John Baylor speaking to students in the auditorium on Tuesday Feb. 2.

Rachel Adamson

John Baylor speaking to students in the auditorium on Tuesday Feb. 2.

Emily Elliott, Editor in chief

The stakes were set as ACT tutor John Baylor came for a surprise visit on Tuesday Feb. 6 to pump up the sophomores and juniors beginning his ACT prep study sessions.

Due to last years’ juniors practicing this form of ACT study, many have gravitated towards higher scores. Some students received a score five or more points higher than the previous fall score, placing them into the Five Point Jump Club.

“I paid for an ACT tutor and I got a better score with John Baylor’s help rather than the tutors,” senior Alexandra Mehlhaff said.

John Baylor, being a role model to most throughout the school, many students were enthused to see him in flesh before them. Whether they had been through the prep class study sessions or are just beginning, the auditorium was filled with smiling faces.

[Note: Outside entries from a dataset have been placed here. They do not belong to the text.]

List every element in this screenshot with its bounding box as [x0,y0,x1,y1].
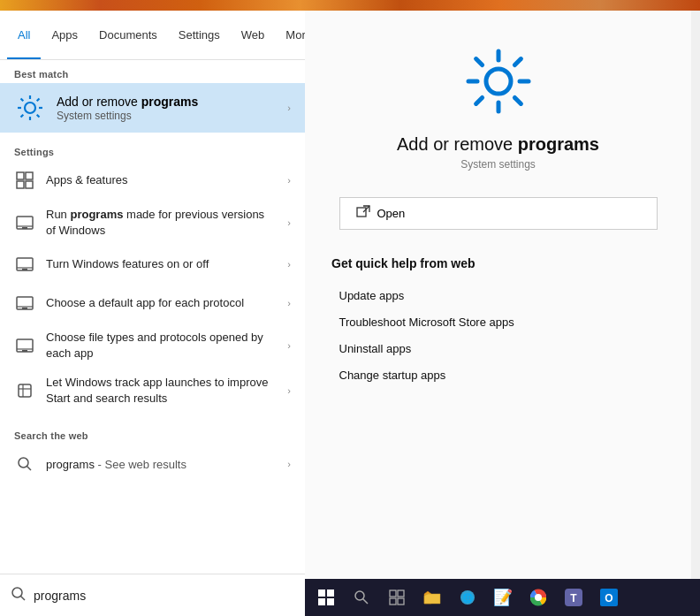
tab-web[interactable]: Web [231,11,276,59]
svg-rect-50 [398,590,404,597]
apps-features-chevron: › [287,175,291,186]
right-panel: Add or remove programs System settings O… [305,11,691,589]
svg-rect-49 [390,590,396,597]
search-bar [0,574,305,616]
windows-features-icon [14,254,35,275]
taskbar: 🌐 📝 T O [305,579,700,616]
svg-line-31 [21,596,26,600]
svg-line-38 [514,97,521,103]
web-section: Search the web programs - See web result… [0,413,305,483]
best-match-icon [14,92,46,124]
track-launches-chevron: › [287,385,291,396]
taskbar-icon-app2[interactable]: 📝 [487,582,519,613]
run-programs-chevron: › [287,217,291,228]
svg-text:O: O [605,592,612,605]
svg-text:T: T [570,592,577,605]
track-launches-text: Let Windows track app launches to improv… [46,375,277,406]
settings-item-track-launches[interactable]: Let Windows track app launches to improv… [0,368,305,413]
svg-line-6 [37,115,40,118]
svg-line-48 [363,599,369,605]
svg-text:🌐: 🌐 [462,592,474,604]
default-app-text: Choose a default app for each protocol [46,295,277,311]
run-programs-icon [14,212,35,233]
svg-rect-19 [17,297,33,309]
svg-point-0 [25,103,35,113]
svg-line-39 [514,59,521,65]
track-launches-icon [14,380,35,401]
svg-point-32 [486,69,511,94]
search-bar-icon [11,586,27,605]
best-match-chevron: › [287,103,291,113]
web-search-icon [14,453,35,475]
tab-apps[interactable]: Apps [41,11,88,59]
search-input[interactable] [34,589,294,603]
tabs-row: All Apps Documents Settings Web More ▾ F… [0,11,305,60]
default-app-icon [14,293,35,314]
open-button[interactable]: Open [339,197,658,230]
svg-rect-18 [22,269,27,270]
taskbar-icon-app1[interactable]: 🌐 [452,582,483,613]
svg-rect-43 [318,589,325,597]
app-title: Add or remove programs [397,134,599,155]
svg-rect-10 [26,172,33,179]
web-search-text: programs - See web results [46,458,277,471]
quick-help-link-3[interactable]: Change startup apps [339,362,658,389]
search-panel: All Apps Documents Settings Web More ▾ F… [0,11,305,616]
svg-line-5 [21,99,24,102]
svg-line-29 [27,467,32,471]
search-content: Best match [0,60,305,616]
svg-point-56 [535,594,542,601]
file-types-chevron: › [287,340,291,351]
settings-item-run-programs[interactable]: Run programs made for previous versions … [0,200,305,245]
taskbar-icon-chrome[interactable] [522,582,554,613]
taskbar-icon-teams[interactable]: T [558,582,590,613]
open-icon [356,205,370,222]
svg-rect-46 [327,598,334,605]
svg-line-40 [476,97,482,103]
svg-rect-13 [17,217,33,229]
svg-rect-21 [22,308,27,309]
taskbar-icon-outlook[interactable]: O [593,582,625,613]
app-gear-icon [463,46,534,117]
taskbar-icon-taskview[interactable] [381,582,413,613]
settings-item-default-app[interactable]: Choose a default app for each protocol › [0,284,305,323]
svg-rect-12 [26,181,33,188]
svg-point-28 [19,458,28,468]
tab-all[interactable]: All [7,11,41,59]
file-types-icon [14,335,35,356]
quick-help-link-2[interactable]: Uninstall apps [339,336,658,362]
open-label: Open [377,207,406,220]
quick-help-link-0[interactable]: Update apps [339,283,658,309]
svg-line-7 [37,99,40,102]
top-banner [0,0,700,11]
svg-rect-11 [17,181,24,188]
best-match-label: Best match [0,60,305,83]
svg-point-30 [12,588,22,597]
settings-section: Settings Apps & features › [0,133,305,413]
app-subtitle: System settings [460,158,536,171]
quick-help-title: Get quick help from web [331,256,650,270]
svg-rect-22 [17,339,33,352]
apps-features-icon [14,170,35,191]
taskbar-icon-search[interactable] [346,582,377,613]
taskbar-icon-start[interactable] [310,582,342,613]
settings-item-windows-features[interactable]: Turn Windows features on or off › [0,245,305,284]
quick-help-link-1[interactable]: Troubleshoot Microsoft Store apps [339,309,658,336]
best-match-title: Add or remove programs [57,95,277,109]
file-types-text: Choose file types and protocols opened b… [46,330,277,361]
svg-rect-41 [357,208,366,217]
tab-documents[interactable]: Documents [88,11,168,59]
web-section-label: Search the web [0,422,305,445]
svg-rect-45 [318,598,325,605]
settings-item-file-types[interactable]: Choose file types and protocols opened b… [0,323,305,368]
svg-rect-44 [327,589,334,597]
best-match-item[interactable]: Add or remove programs System settings › [0,83,305,133]
web-search-item[interactable]: programs - See web results › [0,445,305,483]
settings-item-apps-features[interactable]: Apps & features › [0,161,305,200]
windows-features-chevron: › [287,259,291,270]
tab-settings[interactable]: Settings [168,11,231,59]
svg-rect-52 [398,598,404,605]
taskbar-icon-explorer[interactable] [416,582,448,613]
apps-features-text: Apps & features [46,172,277,188]
svg-rect-9 [17,172,24,179]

“You guys are so cool. There is so much energy here and there’s so much desire to achieve. Apathy is a problem across our country, but I didn’t see much of that here at Winnetonka,” Baylor said.

Baylor gave a speech regarding the importance for the ACT and pushing oneself to college during intervention for students to sit and listen to.

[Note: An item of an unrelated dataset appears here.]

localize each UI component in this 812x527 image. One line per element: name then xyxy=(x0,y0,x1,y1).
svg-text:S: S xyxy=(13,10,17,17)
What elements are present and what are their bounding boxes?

“What the speech today was, and what your teachers are trying to do today, is to create a picture of a much easier adulthood due to a four-year college degree and minimum debt. Hopefully younger people will agree to doing their homework and not being the knuckleheads and causing a disrupted environment because they see the picture of a brighter future,” Baylor said. “You guys get it. Not everyone, there were some slackers, but for the most part, you guys get it. The slackers are going to pay a price and society is going to pay a price for not living up to the fullest potential.”

With the John Baylor program continuing to rise, Baylor hopes to encourage students of all ages to become motivated for school and their future by improving their ACT score.

“Our mission is to help families and schools support students to go towards a four-year college and to do that we ask kids to be disciplined,” Baylor said. “Discipline and success are correlated, so why are most people not disciplined? Discipline requires extra effort today for a pay off tomorrow.”

Most juniors are becoming fired up to begin John Baylor ACT prep to prepare them for the next state wide ACT in April.

“When I saw the cardboard cutouts of him [Baylor], I thought about how that just brought Tonka’s pride to a whole new level,” Mehlhaff said.

The juniors’ ACT prep courses will begin in the next couple weeks throughout intervention up until the test, similar to last year’s juniors.